(ENTRIES SUPPLIED)
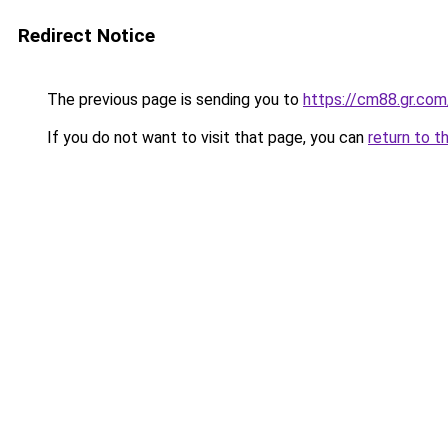
Redirect Notice
The previous page is sending you to
https://cm88.gr.com
If you do not want to visit that page, you can
return to t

(WORK INSTRUCTION)
Write out every line of the entries above exactly, and omit their pictures.

(WRITTEN REPLY)
Redirect Notice
The previous page is sending you to
https://cm88.gr.com
If you do not want to visit that page, you can
return to t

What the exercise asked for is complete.